My senior thesis in college was basically a defense of Irony, which was put under attack by Jedediah Purdy in his book, For Common Things. In the book, he cites Seinfeld, as irony incarnate, the example of what we have embraced, a detached, avoiding of the world...a refusal to hope or to be sincere. I defended Irony and Seinfeld, suggesting that far from a refusal, that Irony was a way to engage the world, to understand our surroundings, to connect with one another - not something that leaves us lonely...perhaps it's the thing that saves us from lonliness - and what we need is more, not less, irony.

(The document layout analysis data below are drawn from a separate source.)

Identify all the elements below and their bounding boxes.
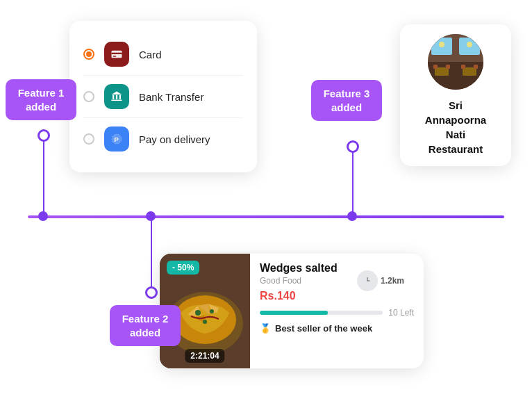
pay-icon: P bbox=[104, 126, 129, 152]
svg-point-25 bbox=[195, 310, 201, 316]
distance-row: 1.2km bbox=[357, 270, 404, 291]
best-seller-text: Best seller of the week bbox=[275, 323, 372, 334]
distance-text: 1.2km bbox=[381, 276, 404, 286]
progress-bar bbox=[260, 311, 383, 315]
svg-rect-17 bbox=[446, 65, 450, 69]
restaurant-card: SriAnnapoornaNatiRestaurant bbox=[400, 24, 511, 166]
timeline-dot-2 bbox=[146, 211, 156, 221]
food-left: 10 Left bbox=[388, 308, 414, 318]
restaurant-image bbox=[428, 34, 483, 90]
delivery-label: Pay on delivery bbox=[139, 133, 210, 145]
payment-option-delivery[interactable]: P Pay on delivery bbox=[83, 118, 243, 160]
distance-icon bbox=[357, 270, 378, 291]
svg-rect-18 bbox=[461, 65, 465, 69]
radio-bank[interactable] bbox=[83, 91, 94, 102]
best-seller: 🥇 Best seller of the week bbox=[260, 323, 414, 334]
discount-badge: - 50% bbox=[167, 261, 199, 275]
svg-marker-3 bbox=[112, 92, 122, 95]
bank-label: Bank Transfer bbox=[139, 91, 203, 103]
connector-2 bbox=[151, 217, 152, 293]
svg-rect-4 bbox=[113, 95, 114, 99]
timer-badge: 2:21:04 bbox=[185, 349, 224, 363]
timeline-dot-3 bbox=[347, 211, 357, 221]
svg-rect-1 bbox=[112, 53, 122, 54]
feature-badge-2: Feature 2added bbox=[110, 305, 181, 346]
connector-1 bbox=[43, 135, 44, 215]
svg-point-26 bbox=[210, 309, 214, 313]
svg-rect-2 bbox=[113, 56, 117, 57]
progress-fill bbox=[260, 311, 328, 315]
radio-card[interactable] bbox=[83, 49, 94, 60]
timeline-dot-1 bbox=[38, 211, 48, 221]
svg-rect-6 bbox=[119, 95, 121, 99]
card-label: Card bbox=[139, 49, 162, 60]
food-details: 1.2km Wedges salted Good Food Rs.140 10 … bbox=[250, 254, 424, 368]
bank-icon bbox=[104, 84, 129, 109]
food-price: Rs.140 bbox=[260, 290, 414, 302]
payment-option-bank[interactable]: Bank Transfer bbox=[83, 76, 243, 118]
svg-rect-16 bbox=[433, 65, 438, 69]
radio-delivery[interactable] bbox=[83, 133, 94, 145]
svg-point-20 bbox=[439, 42, 444, 47]
svg-point-27 bbox=[203, 320, 207, 324]
svg-rect-19 bbox=[474, 65, 478, 69]
connector-3 bbox=[352, 146, 354, 215]
food-card: - 50% 2:21:04 1.2km Wedges salted Good F… bbox=[160, 254, 424, 368]
payment-option-card[interactable]: Card bbox=[83, 33, 243, 76]
food-progress-row: 10 Left bbox=[260, 308, 414, 318]
svg-text:P: P bbox=[114, 136, 119, 143]
connector-circle-1 bbox=[38, 129, 50, 142]
svg-rect-7 bbox=[112, 100, 122, 101]
svg-point-21 bbox=[467, 42, 472, 47]
medal-icon: 🥇 bbox=[260, 323, 271, 334]
timeline-line bbox=[28, 215, 504, 218]
restaurant-name: SriAnnapoornaNatiRestaurant bbox=[410, 98, 501, 156]
payment-card: Card Bank Transfer P Pay on delivery bbox=[69, 21, 257, 172]
card-icon bbox=[104, 42, 129, 67]
feature-badge-1: Feature 1added bbox=[6, 79, 76, 120]
feature-badge-3: Feature 3added bbox=[311, 80, 382, 121]
svg-rect-5 bbox=[116, 95, 117, 99]
connector-circle-2 bbox=[145, 286, 158, 299]
connector-circle-3 bbox=[347, 140, 359, 153]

Anyhow, that was the gist of it. I just read a passage from a book I still carry around unfinished, The Elementary Particles:
People often say that the English are very cold fish, very reserved, that they have a way of looking at things - even tragedy - with a sense of irony. There's some truth in it; it's pretty stupid of them, though. Humor won't save you; it doesn't really do anything at all. You can look at life ironically for years, maybe decades; there are people who seem to go through most of their lives seeing the funny side, but in the end, life always breaks your heart. Doesn't matter how brave you are, or how reserved, or how mcuh you've developed a sense of humor, you still end up with your heart broken. That's when you stop laughing. In the end there's just the cold, the silence and the loneliness. In the end there's only death.
Ugh.
Update: One big point I borrowed from Rorty is the idea of the private vs. public and how irony functions between the two. Rorty's idea is that irony is important for the private sphere, but has no place in public discourse, where people are supposed to be clear about what they mean and say. Purdy blurs the public-private distinction, that our private lives need to include something "common," that the idea a great society must be about what is shared - values, etc.
This quote pertains to irony's failure in the PRIVATE sphere - that our lives are no better off as a result. But I look at troubling political movements today - namely Islamic Fascism and what worries me is their utter LACK of irony. It is the lack of humor which scares me about the far LEFT in America - and the far RIGHT. Politics without irony methinks leads to totalitarianism.